[Structured page parsing data]

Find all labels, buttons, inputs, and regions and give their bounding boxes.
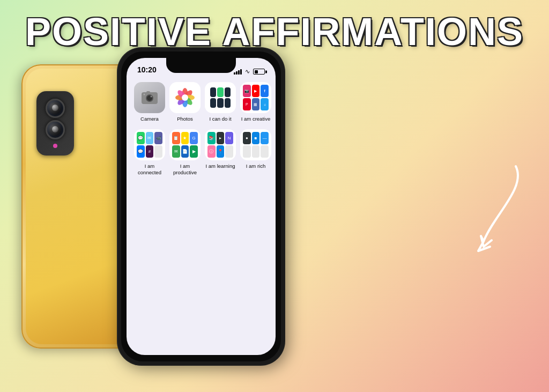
iphone-front: 10:20 ∿ [118,48,284,365]
page-title: POSITIVE AFFIRMATIONS [0,10,549,54]
app-i-am-rich[interactable]: ● ■ — I am rich [240,129,271,175]
wifi-icon: ∿ [245,68,250,75]
curved-arrow [451,161,521,270]
app-i-am-learning[interactable]: 📚 ▸ N ⓘ 📍 I am learning [205,129,236,175]
app-i-am-productive[interactable]: 📋 ★ G ✉ 📄 ▶ I am productive [169,129,201,175]
notch [166,58,236,73]
svg-point-3 [151,96,152,98]
app-grid: Camera [134,82,268,175]
app-camera[interactable]: Camera [134,82,165,122]
app-i-am-creative-label: I am creative [241,116,270,122]
app-photos-label: Photos [177,116,193,122]
svg-rect-4 [146,91,150,93]
app-i-am-productive-label: I am productive [169,163,201,175]
app-i-am-creative[interactable]: 📷 ▶ f P ▦ ⏚ I am creative [240,82,271,122]
status-time: 10:20 [137,65,157,75]
status-icons: ∿ [234,68,265,75]
app-i-can-do-it-label: I can do it [209,116,231,122]
camera-lens-2 [46,120,65,139]
app-i-can-do-it[interactable]: I can do it [205,82,236,122]
svg-point-14 [182,94,188,101]
app-i-am-connected-label: I am connected [134,163,165,175]
battery-icon [253,69,265,75]
app-i-am-connected[interactable]: 💬 ✉ 📹 💬 # I am connected [134,129,165,175]
svg-point-5 [144,94,145,95]
signal-icon [234,69,242,75]
camera-lens-1 [46,99,65,118]
app-i-am-rich-label: I am rich [246,163,265,169]
camera-module [36,91,74,156]
phone-screen: 10:20 ∿ [127,58,276,355]
app-photos[interactable]: Photos [169,82,201,122]
app-camera-label: Camera [140,116,159,122]
app-i-am-learning-label: I am learning [206,163,235,169]
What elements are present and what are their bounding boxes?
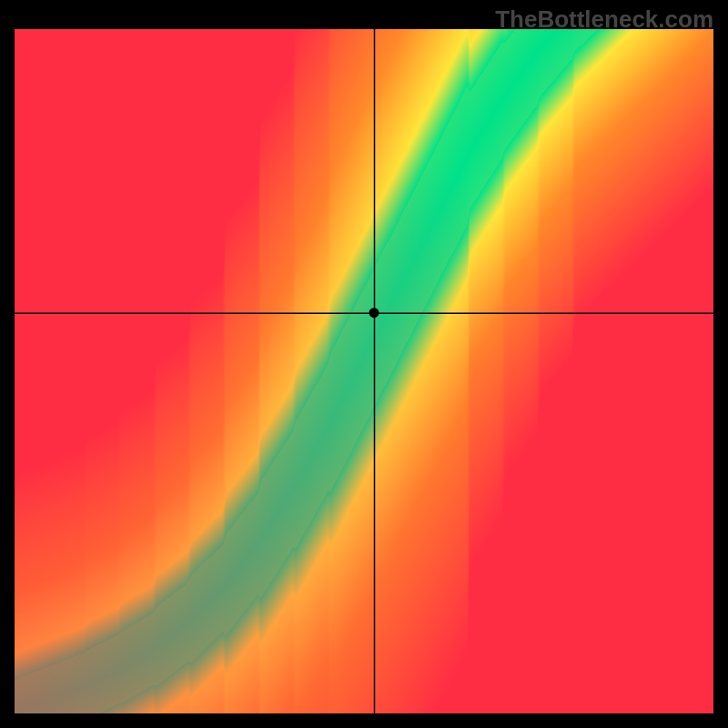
heatmap-plot: [15, 29, 713, 713]
heatmap-canvas: [15, 29, 713, 713]
watermark-text: TheBottleneck.com: [495, 5, 713, 34]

▸ **WHAT IS BEING ASKED**:
Return all lines from the data above with "creative" in them.

▸ **TASK OUTPUT**:
app-i-am-creative-label: I am creative [241,116,270,122]
app-i-am-creative[interactable]: 📷 ▶ f P ▦ ⏚ I am creative [240,82,271,122]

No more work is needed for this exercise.